While Presnell is in too much of a hurry to raise an issue, the prosecutor in State v. Zaslov makes the mistake of not raising one he should. Zaslov's conviction for swindling $500,000 had been affirmed earlier, but the 8th had remanded the case back to the trial court for resentencing on two counts. At the resentencing, Zaslov moved to withdraw his plea, which was denied, and he appealed that. There's about eight gazillion cases holding that if a case is remanded back to the trial court on sentencing issues, it can't entertain a motion to withdraw the plea, because the defendant could've raised that in the initial appeal, so it's res judicata. And we would have had eight gazillion and one decisions to that effect, except that the State never raised it. No matter; the court affirms on the basis that the trial court didn't abuse its discretion in denying the motion to vacate.

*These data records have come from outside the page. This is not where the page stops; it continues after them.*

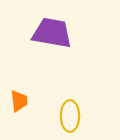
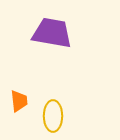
yellow ellipse: moved 17 px left
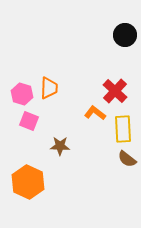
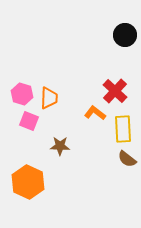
orange trapezoid: moved 10 px down
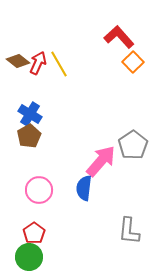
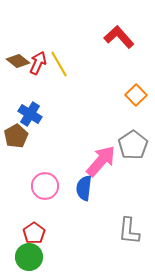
orange square: moved 3 px right, 33 px down
brown pentagon: moved 13 px left
pink circle: moved 6 px right, 4 px up
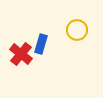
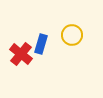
yellow circle: moved 5 px left, 5 px down
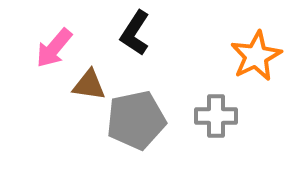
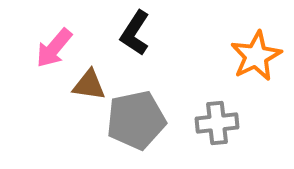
gray cross: moved 1 px right, 7 px down; rotated 6 degrees counterclockwise
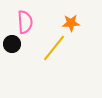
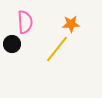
orange star: moved 1 px down
yellow line: moved 3 px right, 1 px down
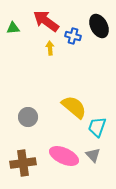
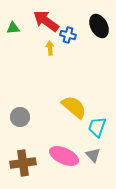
blue cross: moved 5 px left, 1 px up
gray circle: moved 8 px left
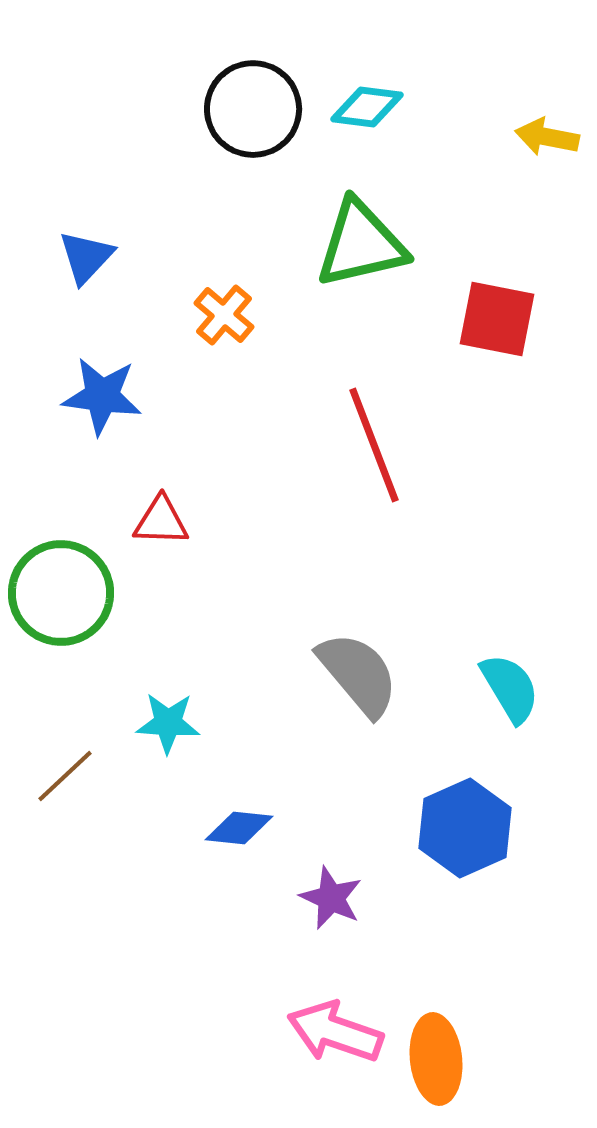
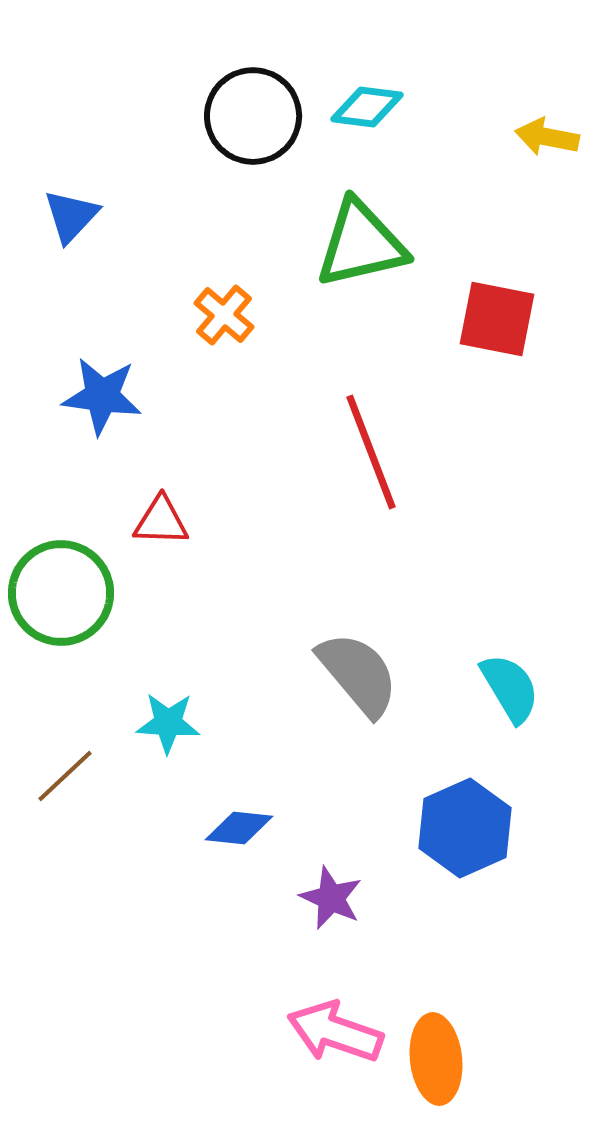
black circle: moved 7 px down
blue triangle: moved 15 px left, 41 px up
red line: moved 3 px left, 7 px down
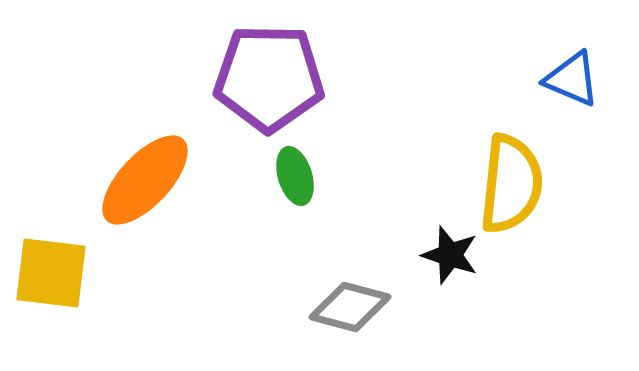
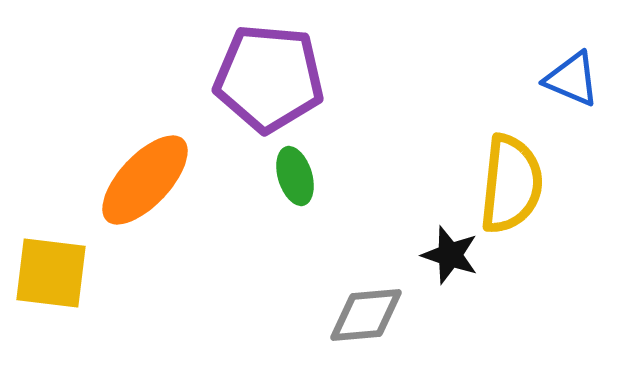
purple pentagon: rotated 4 degrees clockwise
gray diamond: moved 16 px right, 8 px down; rotated 20 degrees counterclockwise
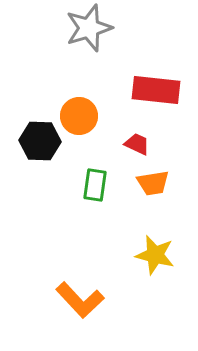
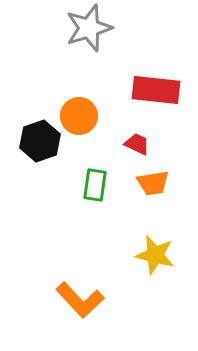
black hexagon: rotated 21 degrees counterclockwise
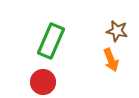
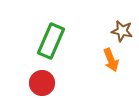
brown star: moved 5 px right
red circle: moved 1 px left, 1 px down
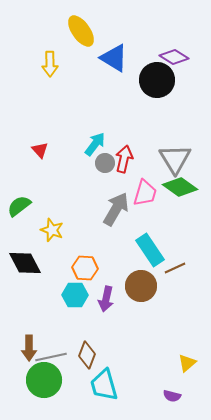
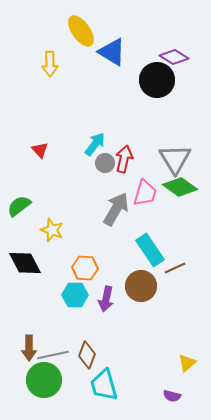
blue triangle: moved 2 px left, 6 px up
gray line: moved 2 px right, 2 px up
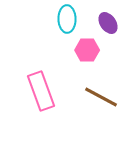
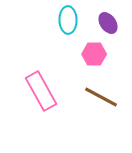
cyan ellipse: moved 1 px right, 1 px down
pink hexagon: moved 7 px right, 4 px down
pink rectangle: rotated 9 degrees counterclockwise
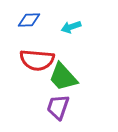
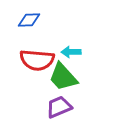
cyan arrow: moved 25 px down; rotated 18 degrees clockwise
purple trapezoid: moved 1 px right; rotated 48 degrees clockwise
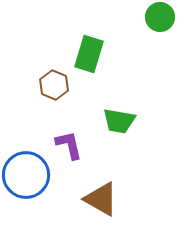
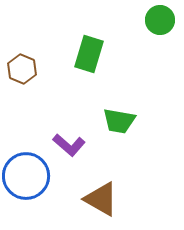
green circle: moved 3 px down
brown hexagon: moved 32 px left, 16 px up
purple L-shape: rotated 144 degrees clockwise
blue circle: moved 1 px down
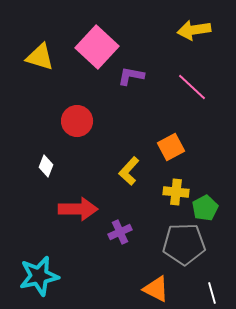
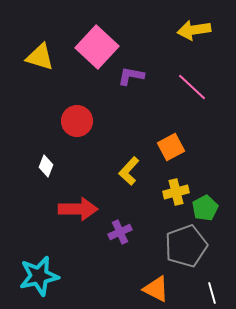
yellow cross: rotated 20 degrees counterclockwise
gray pentagon: moved 2 px right, 2 px down; rotated 18 degrees counterclockwise
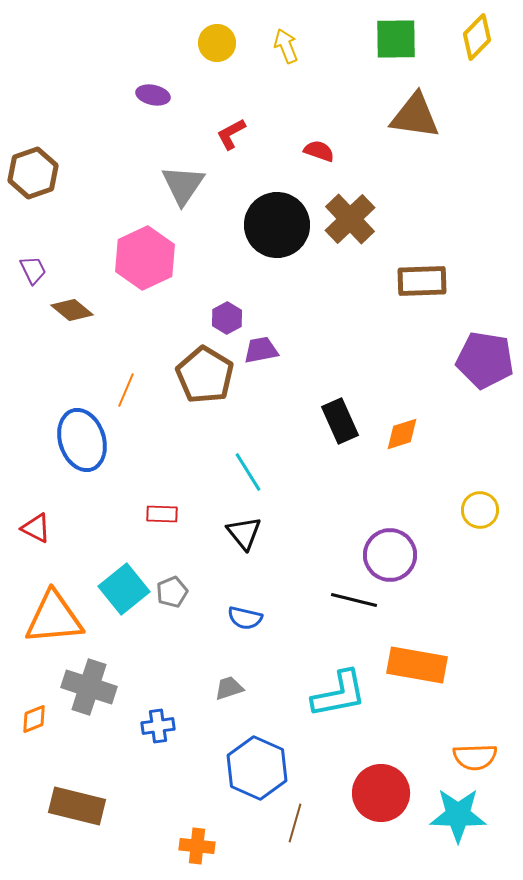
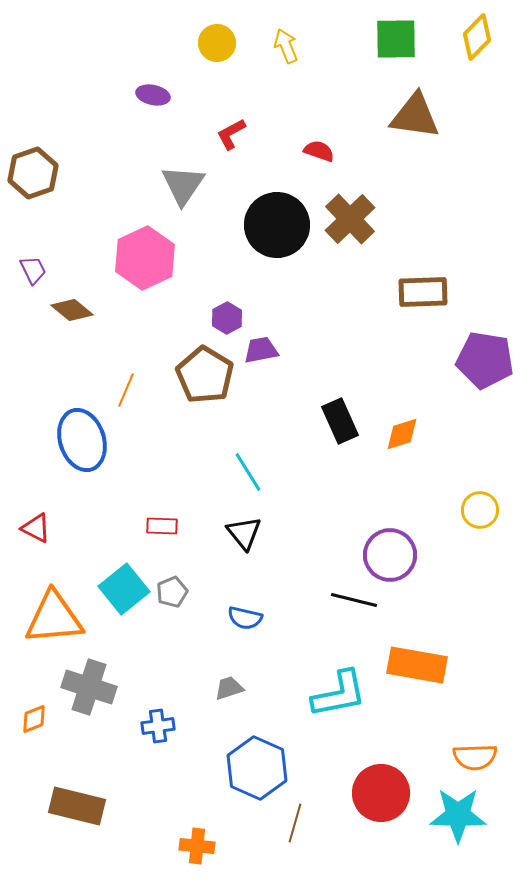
brown rectangle at (422, 281): moved 1 px right, 11 px down
red rectangle at (162, 514): moved 12 px down
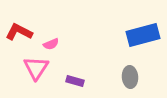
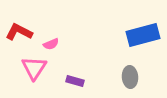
pink triangle: moved 2 px left
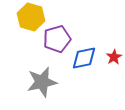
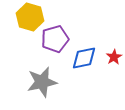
yellow hexagon: moved 1 px left
purple pentagon: moved 2 px left
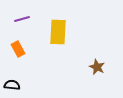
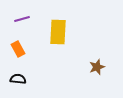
brown star: rotated 28 degrees clockwise
black semicircle: moved 6 px right, 6 px up
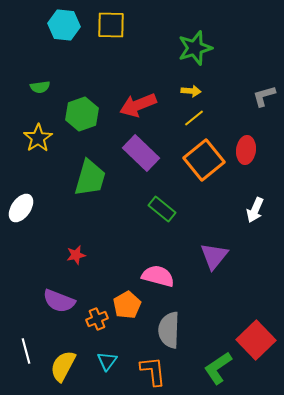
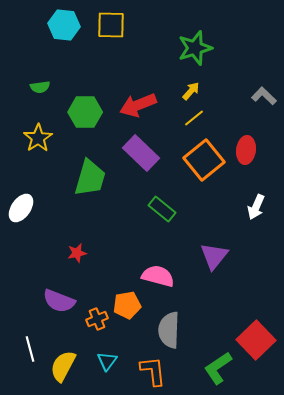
yellow arrow: rotated 54 degrees counterclockwise
gray L-shape: rotated 60 degrees clockwise
green hexagon: moved 3 px right, 2 px up; rotated 20 degrees clockwise
white arrow: moved 1 px right, 3 px up
red star: moved 1 px right, 2 px up
orange pentagon: rotated 20 degrees clockwise
white line: moved 4 px right, 2 px up
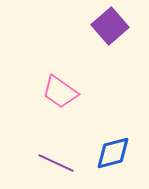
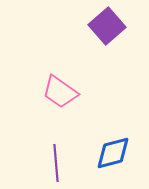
purple square: moved 3 px left
purple line: rotated 60 degrees clockwise
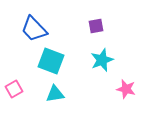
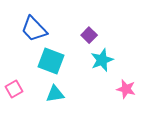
purple square: moved 7 px left, 9 px down; rotated 35 degrees counterclockwise
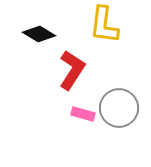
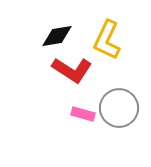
yellow L-shape: moved 3 px right, 15 px down; rotated 18 degrees clockwise
black diamond: moved 18 px right, 2 px down; rotated 40 degrees counterclockwise
red L-shape: rotated 90 degrees clockwise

An Crawford issue arises in State v. Worley. Worley is charged with shooting two people, and the cops testify that one person told them that Worley was at the scene, and Worley's co-defendant gave an account "consistent" with what the police knew about the shooting. Neither the informer or the co-defendant actually testify at Worley's trial, and the appellate panel notes that introducing testimony about what other people said, when those people don't show up and testify themselves, is generally frowned upon. In fact, there's no hearsay exception which would cover this, but I'm guessing that the judge let it in under the "investigative" exception to the hearsay rule. (There is no such thing, you say? There is here.) That "exception," though, doesn't cover the Crawford problem: the statements are clearly testimonial. The panel does an excellent job reviewing the appropriate law, especially the "primary purpose" test articulated in Davis v. Washington and earlier this year in Michigan v. Bryant (the latter case discussed here). Interestingly, the panel cites only 8th District cases on the issue, but gets the call right: there was no ongoing emergency at the time the statements were made, so they should've been excluded.
Finally, a shout-out to the defendant in State v. Duncan for creativity. Charged with gross sexual imposition of a friend's 16-year-old daughter, the most damning evidence against him was his DNA, found on her breast, allegedly where he had kissed her. The panel's description of Duncan's version of the events merits full quotation:
According to Duncan, K.M. called him and told him to come to her room. He thought something might be wrong, so he went. When he got to her room, she was lying naked in her bed. Duncan said he was “shocked,” and left her room immediately. K.M. chased after him with a blanket wrapped around her. Duncan said that K.M. tripped over the blanket, and as she was falling, he caught her. The blanket had fallen off of her at that point, and she was naked. Duncan explained that K.M. was trying to “gather herself” and grab her blanket, and Duncan sneezed on the left side of her body due to a “strong fragrance” that K.M. was wearing.
I had a client give me a similarly tortured rendition of how he got into trouble one time, and all I could do was look at him and say, "Would you really want to be represented by a lawyer who was dumb enough to believe that?